## ACTIVITY:
Scan the entries below. List each line with "Cancel".

## Document layout analysis data:
▬▬▬▬▬▬

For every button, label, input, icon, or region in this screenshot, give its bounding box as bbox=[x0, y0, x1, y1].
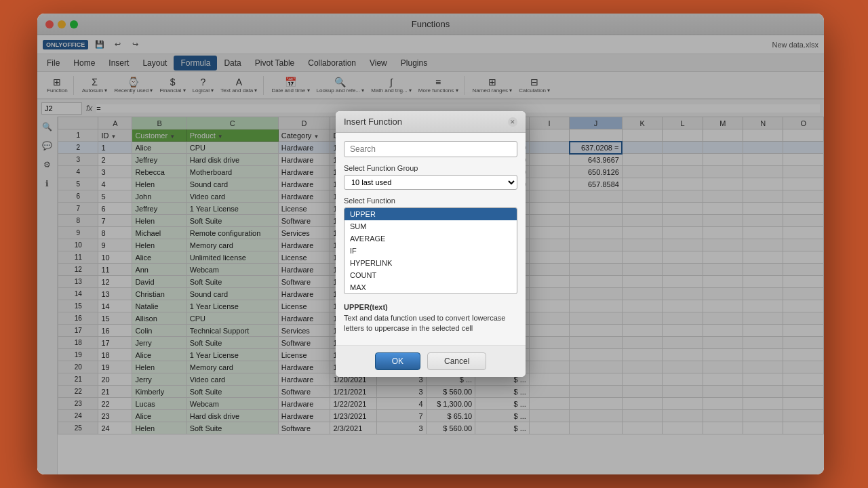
function-item-count[interactable]: COUNT bbox=[344, 269, 517, 281]
function-item-sum[interactable]: SUM bbox=[344, 220, 517, 232]
function-item-max[interactable]: MAX bbox=[344, 281, 517, 293]
function-search-input[interactable] bbox=[344, 141, 517, 157]
mac-window: Functions ONLYOFFICE 💾 ↩ ↪ New data.xlsx… bbox=[37, 14, 824, 474]
function-item-upper[interactable]: UPPER bbox=[344, 208, 517, 220]
function-item-if[interactable]: IF bbox=[344, 245, 517, 257]
ok-button[interactable]: OK bbox=[375, 352, 420, 370]
dialog-body: Select Function Group 10 last used All F… bbox=[336, 133, 526, 344]
dialog-titlebar: Insert Function ✕ bbox=[336, 111, 526, 133]
function-item-average[interactable]: AVERAGE bbox=[344, 232, 517, 245]
modal-overlay: Insert Function ✕ Select Function Group … bbox=[37, 14, 824, 474]
function-label: Select Function bbox=[344, 197, 517, 205]
dialog-close-button[interactable]: ✕ bbox=[508, 117, 517, 127]
function-group-select[interactable]: 10 last used All Financial Logical Text … bbox=[344, 175, 517, 190]
dialog-footer: OK Cancel bbox=[336, 345, 526, 377]
dialog-title: Insert Function bbox=[344, 117, 402, 127]
function-list: UPPER SUM AVERAGE IF HYPERLINK COUNT MAX bbox=[344, 207, 517, 294]
function-signature: UPPER(text) bbox=[344, 303, 388, 311]
insert-function-dialog: Insert Function ✕ Select Function Group … bbox=[336, 111, 526, 376]
cancel-button[interactable]: Cancel bbox=[427, 352, 486, 370]
function-description: UPPER(text) Text and data function used … bbox=[344, 300, 517, 336]
group-label: Select Function Group bbox=[344, 164, 517, 172]
function-item-hyperlink[interactable]: HYPERLINK bbox=[344, 257, 517, 269]
function-description-text: Text and data function used to convert l… bbox=[344, 314, 505, 332]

▬▬▬▬▬▬

## WRITTEN RESPONSE:
dialog-footer: OK Cancel bbox=[336, 345, 526, 377]
cancel-button[interactable]: Cancel bbox=[427, 352, 486, 370]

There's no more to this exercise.